Ci sono ancora numerosi prigionieri politici nelle carceri egiziane?
«Sì, e vorrei citare il caso di una delle persone che più apprezzo, Alaa Abd El-Fattah. Lo considero un po’ il mio mentore ed è in prigione da dieci anni perché ha presieduto alcune iniziative in difesa dei diritti umani. Mi auguro che possa essere rilasciato presto. Ho sempre chiesto la sua libertà e continuerò a farlo».
Lei ha recentemente preso posizione sul conflitto tra Israele e Hamas a Gaza, scatenando grandi polemiche. Crede che il conflitto a Gaza allontanerà ulteriormente i Paesi arabi dall’Occidente?
«A dire il vero, se parliamo di governi non credo che questi possano smettere di trattare con l’Occidente. Ma se si parla delle popolazioni dei Paesi arabi, penso che queste non credano più agli slogan dei Paesi occidentali, che dicono di essere i difensori dei diritti umani e della democrazia. I Paesi occidentali non hanno detto la verità, considerando quello che sta succedendo a Gaza. Perché non hanno condannato l’uccisione dei civili palestinesi innocenti come hanno fatto per quelli israeliani?»
Lei è un difensore dei diritti civili. Israele giustifica la sua offensiva militare su Gaza anche con la difesa di diritti che non vengono rispettati nei Paesi islamici: quelli delle donne e della comunità Lgbtq, per esempio. Cosa ne pensa?
«È una argomentazione davvero ridicola: Israele stesso non ha riconosciuto i diritti della comunità Lgbtq e si è opposto ai matrimoni gay e a tutte le forme di rappresentanza delle minoranze di genere. Si tratta solo di una argomentazione utile a far sì che più persone siano dalla sua parte. Si tratta semplicemente di propaganda».
Con la guerra a Gaza pare esserci una recrudescenza di sentimenti anti-arabi e anti-musulmani in Occidente. Israele giustifica il suo intervento militare parlando di una guerra contro la barbarie a nome di tutto l’Occidente. Cosa ne pensa?

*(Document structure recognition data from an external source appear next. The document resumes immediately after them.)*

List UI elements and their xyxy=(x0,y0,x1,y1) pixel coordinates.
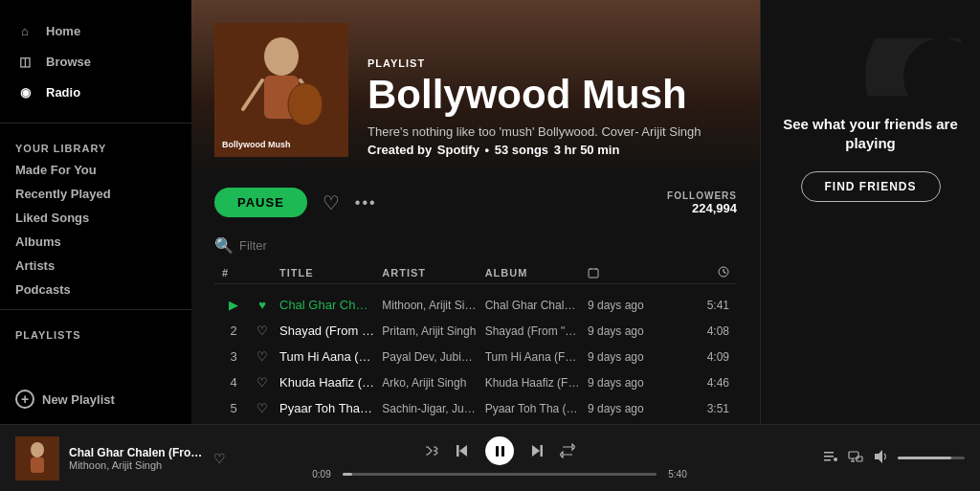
track-album: Chal Ghar Chalen (From "... xyxy=(485,299,580,312)
plus-icon: + xyxy=(15,390,34,409)
pause-button[interactable]: PAUSE xyxy=(214,188,307,217)
controls-bar: PAUSE ♡ ••• FOLLOWERS 224,994 xyxy=(191,172,760,233)
track-list-header: # TITLE ARTIST ALBUM xyxy=(214,262,737,284)
svg-point-5 xyxy=(288,83,323,125)
track-row[interactable]: 2 ♡ Shayad (From "Love Aaj Kal") Pritam,… xyxy=(214,318,737,344)
sidebar-item-liked-songs[interactable]: Liked Songs xyxy=(0,206,191,230)
queue-button[interactable] xyxy=(823,449,838,467)
creator-name: Spotify xyxy=(437,143,479,157)
track-artist: Mithoon, Arijit Singh xyxy=(382,299,477,312)
track-album: Khuda Haafiz (From "The ... xyxy=(485,376,580,390)
track-date: 9 days ago xyxy=(588,350,674,364)
playlist-meta: Created by Spotify • 53 songs 3 hr 50 mi… xyxy=(368,143,737,157)
sidebar-item-artists[interactable]: Artists xyxy=(0,254,191,278)
playlist-type-label: PLAYLIST xyxy=(368,57,737,69)
now-playing-artist: Mithoon, Arijit Singh xyxy=(69,459,204,471)
col-header-date xyxy=(588,267,674,279)
track-title-cell: Khuda Haafiz (From "The Body") xyxy=(279,375,374,390)
svg-rect-21 xyxy=(541,445,544,457)
sidebar-item-radio[interactable]: ◉ Radio xyxy=(0,77,191,107)
track-album: Shayad (From "Love Aaj K... xyxy=(485,324,580,338)
track-artist: Pritam, Arijit Singh xyxy=(382,324,477,338)
playlist-title: Bollywood Mush xyxy=(368,73,737,117)
sidebar-item-browse[interactable]: ◫ Browse xyxy=(0,46,191,77)
track-date: 9 days ago xyxy=(588,402,674,415)
svg-marker-30 xyxy=(875,450,882,463)
track-heart-btn[interactable]: ♡ xyxy=(253,324,272,338)
progress-fill xyxy=(343,473,352,476)
new-playlist-label: New Playlist xyxy=(42,392,115,407)
current-time: 0:09 xyxy=(308,469,335,480)
track-heart-btn[interactable]: ♡ xyxy=(253,375,272,390)
track-number: 5 xyxy=(222,401,245,415)
track-heart-btn[interactable]: ♥ xyxy=(253,298,272,312)
track-title: Chal Ghar Chalen (From "Malang - Unleash… xyxy=(279,298,374,312)
volume-bar[interactable] xyxy=(898,457,965,459)
sidebar-item-home[interactable]: ⌂ Home xyxy=(0,15,191,46)
repeat-button[interactable] xyxy=(560,443,575,458)
track-title-cell: Tum Hi Aana (From "Marjaavaan") xyxy=(279,349,374,364)
playlists-section-label: PLAYLISTS xyxy=(0,318,191,345)
player-bar: Chal Ghar Chalen (From "Mal... Mithoon, … xyxy=(0,424,980,491)
track-artist: Arko, Arijit Singh xyxy=(382,376,477,390)
svg-rect-15 xyxy=(31,458,44,473)
track-duration: 3:51 xyxy=(681,402,729,415)
pause-play-button[interactable] xyxy=(485,436,514,465)
playlist-cover: Bollywood Mush xyxy=(214,23,348,157)
playlist-description: There's nothing like too 'mush' Bollywoo… xyxy=(368,124,737,139)
track-heart-btn[interactable]: ♡ xyxy=(253,401,272,415)
track-row[interactable]: 4 ♡ Khuda Haafiz (From "The Body") Arko,… xyxy=(214,369,737,395)
track-row[interactable]: ▶ ♥ Chal Ghar Chalen (From "Malang - Unl… xyxy=(214,292,737,318)
svg-rect-18 xyxy=(496,446,499,457)
col-header-duration xyxy=(681,266,729,279)
previous-button[interactable] xyxy=(455,443,470,458)
track-row[interactable]: 3 ♡ Tum Hi Aana (From "Marjaavaan") Paya… xyxy=(214,344,737,369)
col-header-title: TITLE xyxy=(279,267,374,279)
sidebar-item-albums[interactable]: Albums xyxy=(0,230,191,254)
devices-button[interactable] xyxy=(848,449,863,467)
find-friends-button[interactable]: FIND FRIENDS xyxy=(801,171,941,202)
track-list: # TITLE ARTIST ALBUM ▶ ♥ Chal Ghar Chale… xyxy=(191,262,760,424)
filter-input[interactable] xyxy=(239,238,400,253)
now-playing-info: Chal Ghar Chalen (From "Mal... Mithoon, … xyxy=(69,446,204,471)
sidebar-item-label: Home xyxy=(46,24,80,38)
track-artist: Payal Dev, Jubin Nautiyal xyxy=(382,350,477,364)
track-number: 4 xyxy=(222,375,245,390)
sidebar-item-made-for-you[interactable]: Made For You xyxy=(0,158,191,182)
track-date: 9 days ago xyxy=(588,324,674,338)
more-options-button[interactable]: ••• xyxy=(355,194,377,212)
sidebar-item-recently-played[interactable]: Recently Played xyxy=(0,182,191,206)
followers-label: FOLLOWERS xyxy=(667,190,737,201)
followers-count: 224,994 xyxy=(667,201,737,215)
heart-button[interactable]: ♡ xyxy=(323,191,340,214)
svg-rect-19 xyxy=(501,446,504,457)
new-playlist-button[interactable]: + New Playlist xyxy=(0,382,191,416)
track-title: Khuda Haafiz (From "The Body") xyxy=(279,375,374,390)
next-button[interactable] xyxy=(529,443,545,458)
now-playing-heart-btn[interactable]: ♡ xyxy=(213,451,226,466)
col-header-album: ALBUM xyxy=(485,267,580,279)
sidebar-item-podcasts[interactable]: Podcasts xyxy=(0,278,191,301)
progress-bar[interactable] xyxy=(343,473,657,476)
browse-icon: ◫ xyxy=(15,52,34,71)
now-playing-thumbnail xyxy=(15,436,59,480)
track-title-cell: Chal Ghar Chalen (From "Malang - Unleash… xyxy=(279,298,374,312)
track-number: 2 xyxy=(222,324,245,338)
svg-rect-24 xyxy=(824,459,831,461)
svg-point-14 xyxy=(31,442,44,458)
col-header-num: # xyxy=(222,267,245,279)
content-area: Bollywood Mush PLAYLIST Bollywood Mush T… xyxy=(191,0,760,424)
svg-text:Bollywood Mush: Bollywood Mush xyxy=(222,140,291,149)
shuffle-button[interactable] xyxy=(424,443,439,458)
track-album: Pyaar Toh Tha (From "Bala") xyxy=(485,402,580,415)
volume-button[interactable] xyxy=(873,449,888,467)
track-heart-btn[interactable]: ♡ xyxy=(253,349,272,364)
followers-box: FOLLOWERS 224,994 xyxy=(667,190,737,215)
track-number: 3 xyxy=(222,349,245,364)
playlist-info: PLAYLIST Bollywood Mush There's nothing … xyxy=(368,57,737,157)
svg-marker-20 xyxy=(532,445,540,457)
track-artist: Sachin-Jigar, Jubin Nauti... xyxy=(382,402,477,415)
track-title: Tum Hi Aana (From "Marjaavaan") xyxy=(279,349,374,364)
radio-icon: ◉ xyxy=(15,82,34,101)
track-row[interactable]: 5 ♡ Pyaar Toh Tha (From "Bala") Sachin-J… xyxy=(214,395,737,421)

«La crescente islamofobia e l’odio contro gli arabi sono piuttosto preoccupanti. L’abbiamo già vista in passato con la “guerra al terrore” degli Usa, l’abbiamo vista in Iraq, in Vietnam e in Afghanistan e ha sempre un costo altissimo per i civili. È ironico che coloro che vedono i bambini palestinesi uccisi ogni giorno e si oppongono a un cessate il fuoco chiamino gli arabi barbari. Sono scioccato nel vedere molte persone in Occidente ancora ferme a ciò che è accaduto il sette ottobre in Israele, ignorando volutamente ciò che è accaduto prima e dopo al popolo palestinese. Quando gli Stati rifiutano pubblicamente un cessate il fuoco umanitario per proteggere i civili palestinesi, l’islamofobia e i sentimenti anti-arabi aumentano, perché questo manda un messaggio di disumanizzazione e un via libera a commettere violenza contro di loro senza doverne affrontare le conseguenze».